Based on the KEGG pathways analysis, carriers of PPARGC1A-2 showed an overrepresentation of ABC transporters. An association between membrane transporters (ABC transporters) and obesity has recently been reported [68]. ABC transporters are linked to the transport of glucose and lipids, and this is currently being exploited to treat T2DM, for example, gliflozin, a sodium-glucose co-transporter 2 (SGLT2) inhibitor. Several transporter families, including SLC2A (GLUT, ABCT) and SLC5A (SGLT) transporters, are either linked to glucose or with the homeostasis of cholesterol [69]. ABC transporters and butyrate and acetate levels are significantly enriched in the microbiota of genetically determined obesity (ob/ob mice), likely because of a specialization of the gut microbiota to increase the capacity to harvest energy from the diet [70]. However, we failed to find differences in the production of butyrate or acetate between the different genotypes.

Beyond the genetic factors, intrinsic factors, such as dietary habits or physical activity levels, could influence the presence of different microbiota patterns. Participants in our study did not show differences in potential confounders such as diet, physical exercise or body composition in relation to genotypes of the studied genes with the exception of MMI related to PPARGC1A polymorphisms. This difference might be explained by the small number of women carrying the Gly482Ser allele in our sample.

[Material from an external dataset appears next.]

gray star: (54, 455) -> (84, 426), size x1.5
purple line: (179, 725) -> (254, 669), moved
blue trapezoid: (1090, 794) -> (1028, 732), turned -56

Genetic polymorphism in PPARD (rs2267668; A/G: PPARD-2) has also been described to affect insulin sensitivity and the conversion from impaired glucose tolerance to T2DM [18]. Several studies have reported gut microbiota dysbiosis as a factor in the rapid progression of insulin resistance in T2DM. The gut microbiota of participants with the PPARD-2 genotype showed a decrease in Prevotella 9 and Barnesiella. A lower abundance of Prevotella has been reported in T2DM [71,72], and Barnesiella has been found to decrease in obesity [73]. However, results obtained with Prevotella 9 are controversial as it has been found to increase [57] or decrease [71,72] in T2DM in different studies. Beneficial and pathogenic effects of members of Prevotella could be related to distinct roles of different species ([57,72,74]. Likewise, Alistipes, Parabacteroides and Escherichia, enriched in PPARD-2 participants, were also increased in T2DM, correlating with less butyrate-producing bacteria and more opportunistic pathogens (Clostridium, Escherichia) [60,75,76]. Nonetheless, Parabacteroides conversely decreases in T2DM patients in a study conducted in China [67].

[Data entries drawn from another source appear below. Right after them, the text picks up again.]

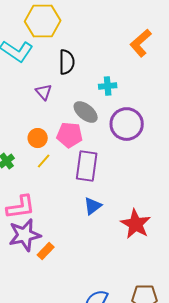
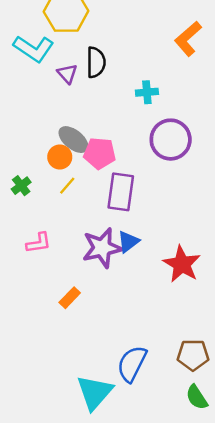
purple triangle: (44, 92) -> (67, 74), moved
gray ellipse: (86, 112) -> (73, 140), moved
pink L-shape: (21, 207) -> (39, 243), size x0.7
purple star: (25, 235) -> (102, 248), moved

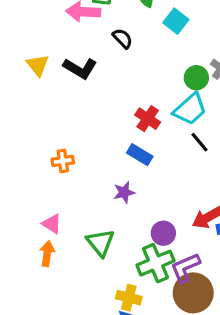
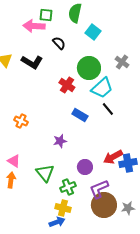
green circle: (196, 78) -> (89, 68), moved, size x1.5
red cross: (148, 119) -> (67, 85), moved
blue rectangle: (140, 155) -> (80, 115), moved
orange cross: (63, 161) -> (21, 121), turned 32
green cross: (156, 263) -> (68, 187), moved, size x0.7

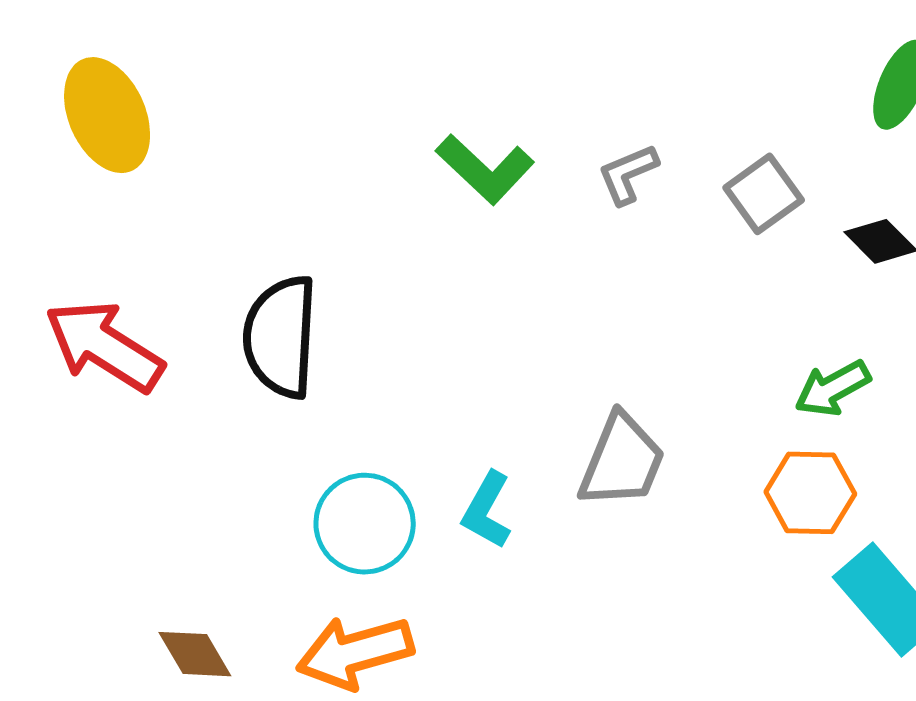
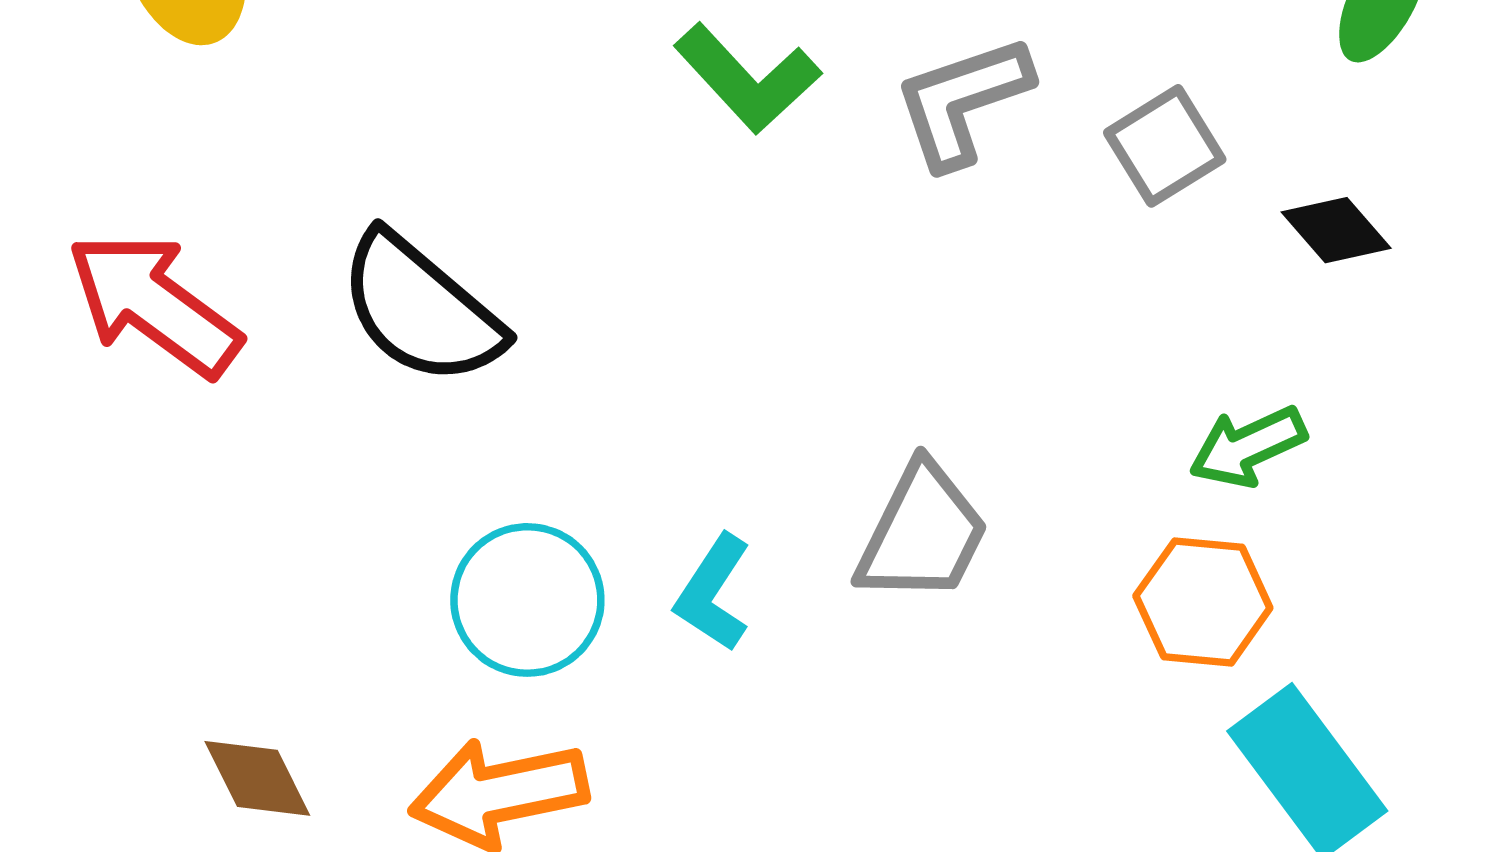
gray L-shape: (628, 174) -> (962, 101), size x1.5
black semicircle: (280, 337) -> (421, 309), turned -57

A limitation of the present study was the small sample size because of the unequal distribution of genotypes in the population, which ruled out the possibility of studying the two genes and associated polymorphisms together. Our findings reveal an association between different microbiota features, sugar metabolism (ABC transporters) and the PPARGC1A Gly482Ser genotype and some microbiota features associated with the PPARD-2 genotype. The sum of all these genetics and microbiota-related factors likely interact and contribute to the onset of diabetes or pre-diabetes-like phenotypes; however, further studies are needed to provide insight into these interactions. Future studies should examine the relationship between these microbiota taxa and host physiology factors as glucose and insulin levels, or the Homeostatic Model Assessment for Insulin Resistance (HOMA index), as potential early predictive markers of T2DM. More studies focusing on healthy populations are needed to establish a stratification risk, which would be important for the prevention of non-transmissible diseases in a particular genetic context. For this purpose, the synergistic factors of host genetics and microbiota could be used as biomarkers to better predict the onset of the disease in patients with prediabetes. Our studies constitute a first step in establishing the role of gut microbiota in the complex scenario of multifactorial and highly prevalent non-transmissible diseases.